What provoked such a change is uncertain, but the symbolism of rebirth, of baptism associated to the sea journey is significant. And part of Hamlet’s newfound composure clearly has to do with the emotional detachment that he appears to have reached with the haunting, vengeful and mythified memory of his father. Indeed, one cannot but read his demythologizing reflections on such warrior-kings as Alexander and Julius Caesar (V-1, 187, 202) as an implicit demythologization of his own warrior-king of a father, whose life, like theirs, he now acknowledges is nothing but dust. Hamlet’s acceptance of death – a strikingly more serene one than in the ‘To Be Or Not To Be’ soliloquy for instance – thus fulfils his coming of age, a process by which he appears to have come of age, and perhaps has learnt to ‘kill the father’. Thus, one may say that this whole cemetery scene paradoxically completes a process of rebirth and self-assertion for Hamlet, which will culminate when he later challenges Laertes and the whole of Ophelia’s funeral procession by proudly stating his royal self: ‘This is I, / Hamlet the Dane’. (V-1, 246-7)

[1] In his novel Tristram Shandy (1759) Laurence Sterne introduced the memorable comic character of the parson Yorick, who is meant to be a descendant of Shakespeare’s character – yet another explanation for why ‘Yorick’ has become such a household name in England.

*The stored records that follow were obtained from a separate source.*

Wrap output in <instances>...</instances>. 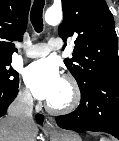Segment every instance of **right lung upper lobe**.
Segmentation results:
<instances>
[{
  "mask_svg": "<svg viewBox=\"0 0 119 141\" xmlns=\"http://www.w3.org/2000/svg\"><path fill=\"white\" fill-rule=\"evenodd\" d=\"M30 0H0V59L12 58L26 30Z\"/></svg>",
  "mask_w": 119,
  "mask_h": 141,
  "instance_id": "obj_1",
  "label": "right lung upper lobe"
}]
</instances>
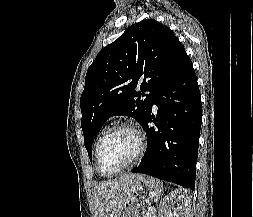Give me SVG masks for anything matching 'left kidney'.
Masks as SVG:
<instances>
[{
    "mask_svg": "<svg viewBox=\"0 0 253 217\" xmlns=\"http://www.w3.org/2000/svg\"><path fill=\"white\" fill-rule=\"evenodd\" d=\"M191 196L186 189H176L165 196L159 208L160 217H187ZM177 205L171 213L170 206Z\"/></svg>",
    "mask_w": 253,
    "mask_h": 217,
    "instance_id": "obj_1",
    "label": "left kidney"
}]
</instances>
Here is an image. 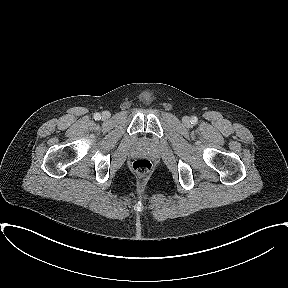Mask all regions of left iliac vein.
<instances>
[{
  "label": "left iliac vein",
  "instance_id": "4c4485c4",
  "mask_svg": "<svg viewBox=\"0 0 288 288\" xmlns=\"http://www.w3.org/2000/svg\"><path fill=\"white\" fill-rule=\"evenodd\" d=\"M183 122H184V124L188 125L189 122H190V120H189L188 117H184V118H183Z\"/></svg>",
  "mask_w": 288,
  "mask_h": 288
}]
</instances>
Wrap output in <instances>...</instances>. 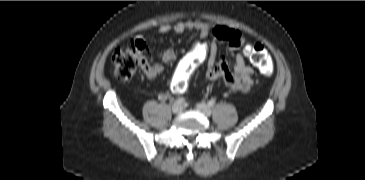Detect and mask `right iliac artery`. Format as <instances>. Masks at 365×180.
Masks as SVG:
<instances>
[{
	"instance_id": "right-iliac-artery-1",
	"label": "right iliac artery",
	"mask_w": 365,
	"mask_h": 180,
	"mask_svg": "<svg viewBox=\"0 0 365 180\" xmlns=\"http://www.w3.org/2000/svg\"><path fill=\"white\" fill-rule=\"evenodd\" d=\"M175 104H177V105L186 104V101H185V99H183V98H179V99H177V100L175 101Z\"/></svg>"
}]
</instances>
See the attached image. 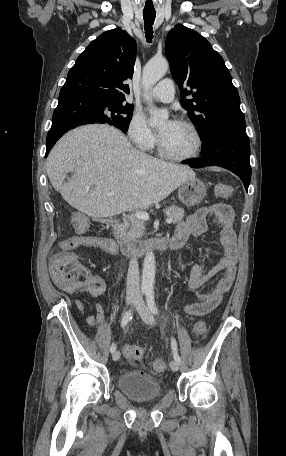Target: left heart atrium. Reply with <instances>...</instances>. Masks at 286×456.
<instances>
[{
	"instance_id": "left-heart-atrium-1",
	"label": "left heart atrium",
	"mask_w": 286,
	"mask_h": 456,
	"mask_svg": "<svg viewBox=\"0 0 286 456\" xmlns=\"http://www.w3.org/2000/svg\"><path fill=\"white\" fill-rule=\"evenodd\" d=\"M173 122H168L167 126L171 125Z\"/></svg>"
}]
</instances>
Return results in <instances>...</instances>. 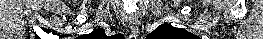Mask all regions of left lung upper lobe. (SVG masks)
Listing matches in <instances>:
<instances>
[{
	"label": "left lung upper lobe",
	"mask_w": 263,
	"mask_h": 39,
	"mask_svg": "<svg viewBox=\"0 0 263 39\" xmlns=\"http://www.w3.org/2000/svg\"><path fill=\"white\" fill-rule=\"evenodd\" d=\"M147 39H199V37L184 29L164 23L151 32Z\"/></svg>",
	"instance_id": "obj_1"
}]
</instances>
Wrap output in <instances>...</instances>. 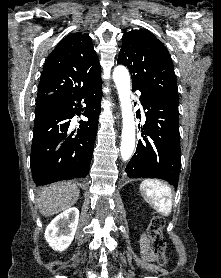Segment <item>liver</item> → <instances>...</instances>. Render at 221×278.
Returning a JSON list of instances; mask_svg holds the SVG:
<instances>
[{
  "mask_svg": "<svg viewBox=\"0 0 221 278\" xmlns=\"http://www.w3.org/2000/svg\"><path fill=\"white\" fill-rule=\"evenodd\" d=\"M79 189L70 182H60L42 189L37 198L43 216H52L72 207L79 199Z\"/></svg>",
  "mask_w": 221,
  "mask_h": 278,
  "instance_id": "liver-1",
  "label": "liver"
}]
</instances>
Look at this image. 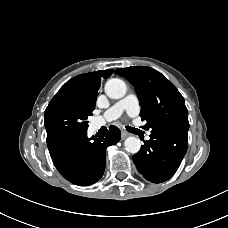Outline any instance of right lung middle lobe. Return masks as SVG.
<instances>
[{"label": "right lung middle lobe", "instance_id": "obj_1", "mask_svg": "<svg viewBox=\"0 0 228 228\" xmlns=\"http://www.w3.org/2000/svg\"><path fill=\"white\" fill-rule=\"evenodd\" d=\"M90 115L74 101L54 96L44 112L47 142L68 132L87 130Z\"/></svg>", "mask_w": 228, "mask_h": 228}]
</instances>
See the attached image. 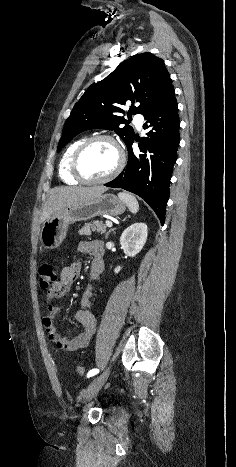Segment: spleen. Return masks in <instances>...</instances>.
I'll use <instances>...</instances> for the list:
<instances>
[{
  "instance_id": "spleen-1",
  "label": "spleen",
  "mask_w": 236,
  "mask_h": 467,
  "mask_svg": "<svg viewBox=\"0 0 236 467\" xmlns=\"http://www.w3.org/2000/svg\"><path fill=\"white\" fill-rule=\"evenodd\" d=\"M118 197L127 205L130 212H132L133 214H136L138 212L139 204L133 195L126 192H120L118 194Z\"/></svg>"
}]
</instances>
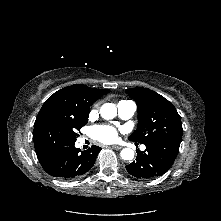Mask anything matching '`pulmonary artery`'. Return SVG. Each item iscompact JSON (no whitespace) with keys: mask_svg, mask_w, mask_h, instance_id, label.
<instances>
[{"mask_svg":"<svg viewBox=\"0 0 221 221\" xmlns=\"http://www.w3.org/2000/svg\"><path fill=\"white\" fill-rule=\"evenodd\" d=\"M117 110H118L119 117L124 120H127V119H130L134 115L136 111V104L130 100H123L117 104ZM141 149L144 150L145 146L142 145Z\"/></svg>","mask_w":221,"mask_h":221,"instance_id":"pulmonary-artery-1","label":"pulmonary artery"}]
</instances>
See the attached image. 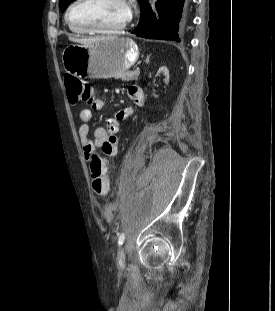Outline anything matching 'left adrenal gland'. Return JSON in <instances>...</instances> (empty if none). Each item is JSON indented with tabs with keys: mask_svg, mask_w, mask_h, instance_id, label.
<instances>
[{
	"mask_svg": "<svg viewBox=\"0 0 275 311\" xmlns=\"http://www.w3.org/2000/svg\"><path fill=\"white\" fill-rule=\"evenodd\" d=\"M149 59H150V55H148L147 58H146V63L147 64L149 63Z\"/></svg>",
	"mask_w": 275,
	"mask_h": 311,
	"instance_id": "a2214340",
	"label": "left adrenal gland"
}]
</instances>
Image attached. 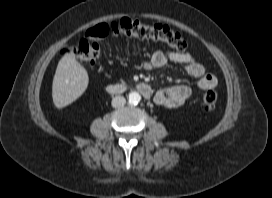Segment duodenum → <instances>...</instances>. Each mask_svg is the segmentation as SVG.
<instances>
[{
  "label": "duodenum",
  "mask_w": 272,
  "mask_h": 198,
  "mask_svg": "<svg viewBox=\"0 0 272 198\" xmlns=\"http://www.w3.org/2000/svg\"><path fill=\"white\" fill-rule=\"evenodd\" d=\"M130 89L137 90L145 99H150L152 97L151 87L144 82L136 83L132 86L124 83H114L106 86V91L111 95H119L126 93Z\"/></svg>",
  "instance_id": "obj_1"
}]
</instances>
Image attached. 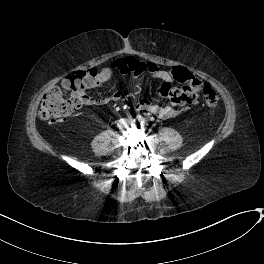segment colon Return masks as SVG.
<instances>
[{"label":"colon","mask_w":264,"mask_h":264,"mask_svg":"<svg viewBox=\"0 0 264 264\" xmlns=\"http://www.w3.org/2000/svg\"><path fill=\"white\" fill-rule=\"evenodd\" d=\"M116 68L115 66L110 68L104 66L99 69L92 68L68 74L62 79L60 85L50 88L44 94L38 110L40 118L53 122L79 110L84 103L86 91L84 81L88 78L94 79L106 75ZM171 74L180 85H164L160 90L162 97L177 105L193 103L197 98L199 82L179 66L174 67ZM200 88L206 104L215 106L219 100L216 90L209 84H203Z\"/></svg>","instance_id":"colon-1"}]
</instances>
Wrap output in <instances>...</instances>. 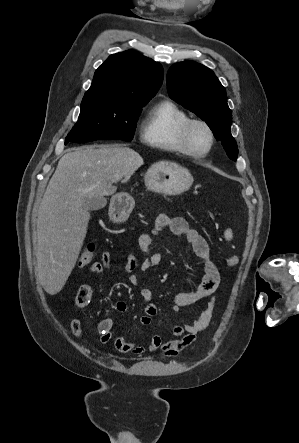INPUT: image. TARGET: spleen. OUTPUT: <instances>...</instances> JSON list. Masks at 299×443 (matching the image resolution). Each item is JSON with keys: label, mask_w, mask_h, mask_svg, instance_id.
<instances>
[{"label": "spleen", "mask_w": 299, "mask_h": 443, "mask_svg": "<svg viewBox=\"0 0 299 443\" xmlns=\"http://www.w3.org/2000/svg\"><path fill=\"white\" fill-rule=\"evenodd\" d=\"M225 238H226L227 240H230V239L232 238V232H231L230 229H228V230L225 231Z\"/></svg>", "instance_id": "spleen-1"}]
</instances>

[2] Well into the 1900s, there was a tradition, especially in the English theatre, that the actor playing the quick-witted Gravedigger also played the verbose Polonius.

[3] The origin of the expression is from Ecclesiastes 1:2: ‘Vanity of vanities, says the Preacher, vanity of vanities! All is vanity’.

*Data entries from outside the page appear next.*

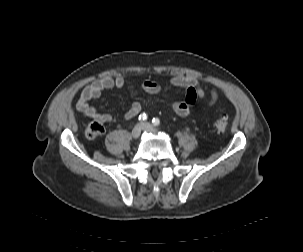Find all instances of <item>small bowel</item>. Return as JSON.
<instances>
[{
    "label": "small bowel",
    "mask_w": 303,
    "mask_h": 252,
    "mask_svg": "<svg viewBox=\"0 0 303 252\" xmlns=\"http://www.w3.org/2000/svg\"><path fill=\"white\" fill-rule=\"evenodd\" d=\"M170 83L174 88L184 89L186 91V99L184 101H174L171 104L173 112L180 116L186 117L191 113L192 106L200 98L204 97V91L198 82L189 77L173 74L170 77ZM125 85V79L122 76L103 77L96 79L85 86L79 94L76 104L77 110L83 115L101 123H108L112 120V116L108 113H100L91 104L90 100L98 98L104 91L117 89L120 90ZM141 89L151 94L161 92L162 86L154 80H145L141 84ZM219 95L216 91L210 94V105L217 103ZM142 104L134 101L124 114V120L129 121L136 117L142 111Z\"/></svg>",
    "instance_id": "obj_1"
}]
</instances>
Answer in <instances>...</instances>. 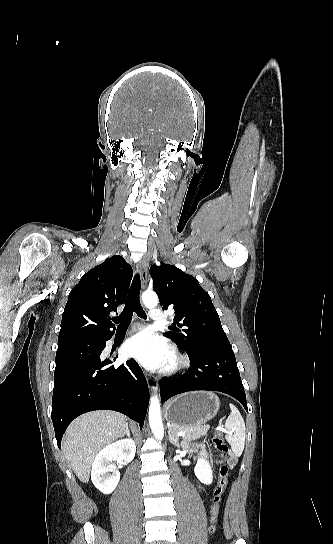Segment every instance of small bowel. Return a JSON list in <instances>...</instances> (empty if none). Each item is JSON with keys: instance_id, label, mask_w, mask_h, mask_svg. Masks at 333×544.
I'll use <instances>...</instances> for the list:
<instances>
[{"instance_id": "small-bowel-1", "label": "small bowel", "mask_w": 333, "mask_h": 544, "mask_svg": "<svg viewBox=\"0 0 333 544\" xmlns=\"http://www.w3.org/2000/svg\"><path fill=\"white\" fill-rule=\"evenodd\" d=\"M200 448H201V452L199 454V457L202 458V459H207L209 458V453L205 450V446L203 443H200L199 444ZM236 462H237V459L235 457L234 454H230L228 459H227V463L229 464V466L232 468L236 465ZM197 487L200 491H203L204 490V487L202 484H197Z\"/></svg>"}]
</instances>
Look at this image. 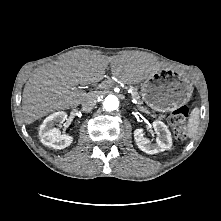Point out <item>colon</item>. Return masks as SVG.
I'll list each match as a JSON object with an SVG mask.
<instances>
[{
	"label": "colon",
	"mask_w": 221,
	"mask_h": 221,
	"mask_svg": "<svg viewBox=\"0 0 221 221\" xmlns=\"http://www.w3.org/2000/svg\"><path fill=\"white\" fill-rule=\"evenodd\" d=\"M189 109L186 106H181L175 109L170 115V124L175 137L183 140L187 137V117Z\"/></svg>",
	"instance_id": "colon-1"
}]
</instances>
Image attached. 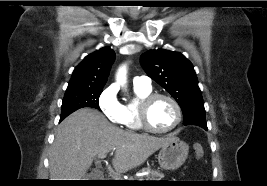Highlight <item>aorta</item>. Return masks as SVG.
<instances>
[{"mask_svg":"<svg viewBox=\"0 0 267 186\" xmlns=\"http://www.w3.org/2000/svg\"><path fill=\"white\" fill-rule=\"evenodd\" d=\"M126 67L123 66L119 69L118 73H117V76H116V80H117V83L124 86L126 84Z\"/></svg>","mask_w":267,"mask_h":186,"instance_id":"aorta-1","label":"aorta"}]
</instances>
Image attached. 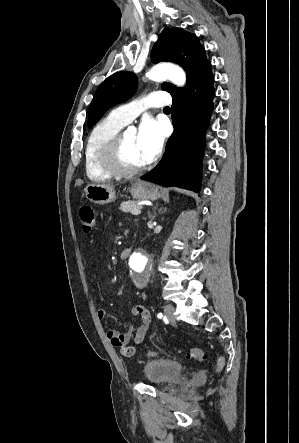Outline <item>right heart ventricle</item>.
Segmentation results:
<instances>
[{
    "instance_id": "1",
    "label": "right heart ventricle",
    "mask_w": 299,
    "mask_h": 443,
    "mask_svg": "<svg viewBox=\"0 0 299 443\" xmlns=\"http://www.w3.org/2000/svg\"><path fill=\"white\" fill-rule=\"evenodd\" d=\"M125 126L124 123L107 116L98 122L91 130L85 146V171L87 177L93 182L110 180L113 175L108 172L102 163V152L109 143Z\"/></svg>"
}]
</instances>
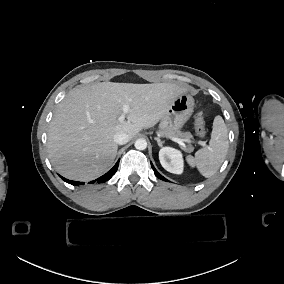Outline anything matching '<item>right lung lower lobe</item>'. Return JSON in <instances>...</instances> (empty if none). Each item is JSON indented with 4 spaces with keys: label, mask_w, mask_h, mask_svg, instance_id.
Listing matches in <instances>:
<instances>
[{
    "label": "right lung lower lobe",
    "mask_w": 284,
    "mask_h": 284,
    "mask_svg": "<svg viewBox=\"0 0 284 284\" xmlns=\"http://www.w3.org/2000/svg\"><path fill=\"white\" fill-rule=\"evenodd\" d=\"M118 165H119V160L117 161V163L114 165V167L108 171L106 174H104L103 176L99 177L98 179L94 180V181H91L90 183H94V182H98V183H104L106 182L107 180H109L114 174L115 172L117 171L118 169ZM60 176V175H59ZM64 181L70 183V184H73V185H83L84 182H77V181H71V180H68V179H65L64 177L60 176Z\"/></svg>",
    "instance_id": "98d812e1"
}]
</instances>
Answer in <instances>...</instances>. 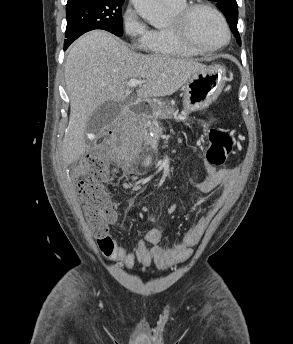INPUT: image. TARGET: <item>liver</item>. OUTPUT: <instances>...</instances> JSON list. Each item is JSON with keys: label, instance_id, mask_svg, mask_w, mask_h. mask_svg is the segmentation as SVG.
I'll list each match as a JSON object with an SVG mask.
<instances>
[{"label": "liver", "instance_id": "liver-1", "mask_svg": "<svg viewBox=\"0 0 293 344\" xmlns=\"http://www.w3.org/2000/svg\"><path fill=\"white\" fill-rule=\"evenodd\" d=\"M204 67L193 59L136 53L101 30L79 38L65 62L70 119L62 143L64 164L78 160L85 151L86 124L95 110L107 101L121 103L127 99L128 80L144 81L137 97L150 100L172 95Z\"/></svg>", "mask_w": 293, "mask_h": 344}]
</instances>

[4] It was a common motif in the tradition of the danse macabre to show  a skull appear beside a woman at her toilet.

[5] Bear in mind that Caesar – one of the very few conquerors of Britain – was not a particularly popular figure in Elizabethan England: here, in other words, Shakespeare clearly had Hamlet play to the groundlings.

[6] From a metadramatic perspective, the image of Hamlet holding a skull in his hand, finding himself face to face with it, is a powerful, proleptic image of his ineluctable death in the play itself.